The debate over Measure 1 — the “Life Begins at Conception” Amendment — took an interesting turn when more than 70 doctors officially endorsed full-page newspaper ads in support of Measure 1.
The ads state that the doctors “studied Measure 1 in great detail” and that the claims of opponents are completely without merit. But the endorsing doctors fail to address one important point: the passage of Measure 1 would cause a direct and immediate change in the way malpractice claims over unborn children are treated by expanding the group of “persons” who could sue.
The law in that area was established in a 1984 North Dakota Supreme Court case titled Hopkins v. McBane where the mother of a stillborn child sued a doctor and a hospital claiming malpractice caused the death of her unborn child during the ninth month of pregnancy. Our Supreme Court allowed the case to go forward establishing the right to bring a malpractice claim for the death of an unborn child but — and this is the critical caveat — a claim could only be brought for the death of a viable unborn child — a child developed enough to live independently outside the mother’s womb.
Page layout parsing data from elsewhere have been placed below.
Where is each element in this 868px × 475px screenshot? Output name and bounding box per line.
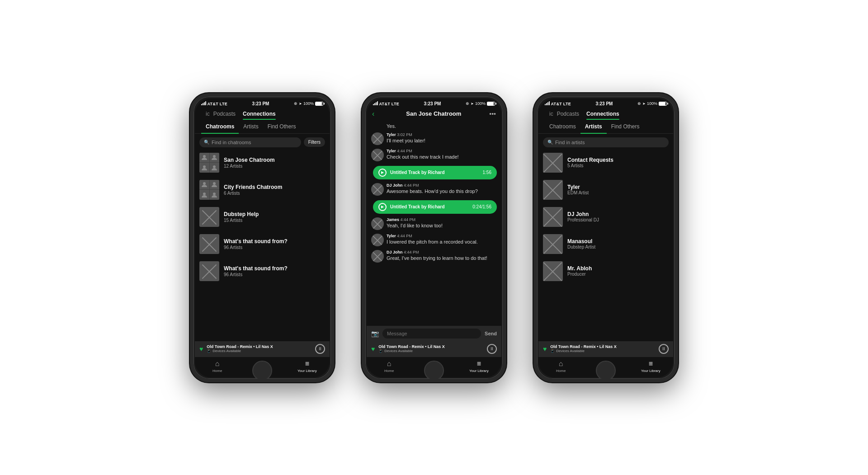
more-button-2[interactable]: ••• xyxy=(489,110,496,118)
artist-avatar-5 xyxy=(543,261,563,281)
carrier-1: AT&T LTE xyxy=(201,101,227,106)
avatar-tyler-1 xyxy=(371,132,384,145)
grid-cell-3 xyxy=(199,163,209,173)
battery-icon-2 xyxy=(487,102,495,106)
artist-name-5: Mr. Abloh xyxy=(567,265,669,272)
svg-point-3 xyxy=(213,165,216,168)
track-bubble-1-wrap: ▶ Untitled Track by Richard 1:56 xyxy=(371,165,497,179)
artist-info-3: DJ John Professional DJ xyxy=(567,211,669,222)
svg-point-6 xyxy=(203,193,206,195)
chatroom-sub-5: 96 Artists xyxy=(224,272,325,277)
home-button-1[interactable] xyxy=(252,361,272,381)
tab-podcasts-1[interactable]: Podcasts xyxy=(210,109,239,119)
send-button-2[interactable]: Send xyxy=(485,331,497,336)
home-button-3[interactable] xyxy=(596,361,616,381)
message-input-2[interactable] xyxy=(382,329,481,339)
chatroom-title-2: San Jose Chatroom xyxy=(378,110,489,117)
loc-icon-3: ⊕ xyxy=(637,101,641,106)
status-bar-1: AT&T LTE 3:23 PM ⊕ ➤ 100% xyxy=(195,99,330,107)
time-3: 3:23 PM xyxy=(596,101,613,106)
battery-row-3: ⊕ ➤ 100% xyxy=(637,101,667,106)
artist-info-2: Tyler EDM Artist xyxy=(567,184,669,195)
artist-info-5: Mr. Abloh Producer xyxy=(567,265,669,277)
search-wrap-3[interactable]: 🔍 Find in artists xyxy=(543,137,669,147)
camera-icon-2[interactable]: 📷 xyxy=(371,330,379,337)
sub-tabs-3: Chatrooms Artists Find Others xyxy=(538,119,673,134)
search-placeholder-3: Find in artists xyxy=(555,140,585,145)
artists-list-3: Contact Requests 5 Artists Tyler EDM Art… xyxy=(538,149,673,341)
nav-library-1[interactable]: ≡ Your Library xyxy=(285,360,330,373)
heart-icon-2: ♥ xyxy=(371,345,375,353)
artist-item-1[interactable]: Contact Requests 5 Artists xyxy=(538,149,673,176)
battery-icon-3 xyxy=(659,102,667,106)
artist-name-1: Contact Requests xyxy=(567,157,669,163)
player-1[interactable]: ♥ Old Town Road - Remix • Lil Nas X 📱 De… xyxy=(195,341,330,357)
player-2[interactable]: ♥ Old Town Road - Remix • Lil Nas X 📱 De… xyxy=(367,341,501,357)
devices-icon-2: 📱 xyxy=(378,349,383,353)
player-info-2: Old Town Road - Remix • Lil Nas X 📱 Devi… xyxy=(378,344,483,353)
svg-point-0 xyxy=(203,155,206,158)
status-bar-2: AT&T LTE 3:23 PM ⊕ ➤ 100% xyxy=(367,99,501,107)
chatroom-item-2[interactable]: City Friends Chatroom 6 Artists xyxy=(195,176,330,203)
subtab-chatrooms-1[interactable]: Chatrooms xyxy=(201,122,239,133)
avatar-tyler-3 xyxy=(371,234,384,246)
tab-connections-1[interactable]: Connections xyxy=(239,109,279,119)
artist-info-4: Manasoul Dubstep Artist xyxy=(567,238,669,249)
battery-icon-1 xyxy=(315,102,323,106)
player-3[interactable]: ♥ Old Town Road - Remix • Lil Nas X 📱 De… xyxy=(538,341,673,357)
nav-home-2[interactable]: ⌂ Home xyxy=(367,360,411,373)
tab-podcasts-3[interactable]: Podcasts xyxy=(553,109,583,119)
subtab-artists-3[interactable]: Artists xyxy=(580,122,607,133)
subtab-findothers-1[interactable]: Find Others xyxy=(263,122,301,133)
subtab-findothers-3[interactable]: Find Others xyxy=(607,122,644,133)
nav-library-3[interactable]: ≡ Your Library xyxy=(628,360,673,373)
track-bubble-1[interactable]: ▶ Untitled Track by Richard 1:56 xyxy=(373,166,497,179)
home-label-1: Home xyxy=(212,369,222,373)
battery-row-1: ⊕ ➤ 100% xyxy=(294,101,323,106)
home-button-2[interactable] xyxy=(424,361,444,381)
artist-avatar-1 xyxy=(543,153,563,173)
artist-name-2: Tyler xyxy=(567,184,669,190)
loc-icon-2: ⊕ xyxy=(466,101,469,106)
play-icon-1[interactable]: ▶ xyxy=(378,169,387,177)
status-bar-3: AT&T LTE 3:23 PM ⊕ ➤ 100% xyxy=(538,99,673,107)
search-wrap-1[interactable]: 🔍 Find in chatrooms xyxy=(199,137,301,147)
player-sub-3: 📱 Devices Available xyxy=(550,349,655,353)
artist-item-2[interactable]: Tyler EDM Artist xyxy=(538,176,673,203)
back-button-2[interactable]: ‹ xyxy=(372,110,374,118)
player-title-2: Old Town Road - Remix • Lil Nas X xyxy=(378,344,483,349)
chatroom-item-1[interactable]: San Jose Chatroom 12 Artists xyxy=(195,149,330,176)
chatroom-item-5[interactable]: What's that sound from? 96 Artists xyxy=(195,258,330,285)
filter-button-1[interactable]: Filters xyxy=(304,137,325,147)
player-info-3: Old Town Road - Remix • Lil Nas X 📱 Devi… xyxy=(550,344,655,353)
nav-library-2[interactable]: ≡ Your Library xyxy=(457,360,501,373)
pause-button-3[interactable]: ⏸ xyxy=(659,344,669,354)
chatroom-item-4[interactable]: What's that sound from? 96 Artists xyxy=(195,230,330,258)
chatroom-item-3[interactable]: Dubstep Help 15 Artists xyxy=(195,203,330,230)
tab-connections-3[interactable]: Connections xyxy=(583,109,623,119)
track-bubble-2[interactable]: ▶ Untitled Track by Richard 0:24/1:56 xyxy=(373,200,497,214)
subtab-chatrooms-3[interactable]: Chatrooms xyxy=(545,122,580,133)
artist-item-4[interactable]: Manasoul Dubstep Artist xyxy=(538,230,673,258)
artist-sub-2: EDM Artist xyxy=(567,190,669,195)
msg-content-tyler-1: Tyler 3:02 PM I'll meet you later! xyxy=(387,132,497,143)
chatroom-sub-4: 96 Artists xyxy=(224,245,325,250)
search-row-1: 🔍 Find in chatrooms Filters xyxy=(195,134,330,149)
home-label-2: Home xyxy=(384,369,394,373)
messages-area-2: Yes. Tyler 3:02 PM I'll meet you later! … xyxy=(367,121,501,326)
artist-info-1: Contact Requests 5 Artists xyxy=(567,157,669,168)
sub-tabs-1: Chatrooms Artists Find Others xyxy=(195,119,330,134)
home-icon-1: ⌂ xyxy=(215,360,220,368)
nav-home-1[interactable]: ⌂ Home xyxy=(195,360,240,373)
msg-row-djjohn-1: DJ John 4:44 PM Awesome beats. How'd you… xyxy=(371,183,497,196)
pause-button-2[interactable]: ⏸ xyxy=(487,344,497,354)
subtab-artists-1[interactable]: Artists xyxy=(239,122,263,133)
play-icon-2[interactable]: ▶ xyxy=(378,203,387,211)
avatar-x-1 xyxy=(199,207,219,227)
artist-item-5[interactable]: Mr. Abloh Producer xyxy=(538,258,673,285)
svg-point-2 xyxy=(203,165,206,168)
chatroom-info-3: Dubstep Help 15 Artists xyxy=(224,211,325,223)
artist-item-3[interactable]: DJ John Professional DJ xyxy=(538,203,673,230)
pause-button-1[interactable]: ⏸ xyxy=(315,344,325,354)
nav-home-3[interactable]: ⌂ Home xyxy=(538,360,583,373)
Measure 1 wipes out 30 years of precedence by eliminating the viability requirement. If passed, it would force courts to recognize a right to sue all the way back to the point of conception. It seems truly surprising that doctors, who have aggressively sought reform to minimize the risk of facing medical malpractice claims, have not thought about this far-reaching impact of Measure 1. If it passes, it could easily become a real example of the maxim: “Be careful what you ask for; you just might get it.”
Bruce Schoenwald is a North Dakota attorney whose practice areas include civil rights and constitutional law.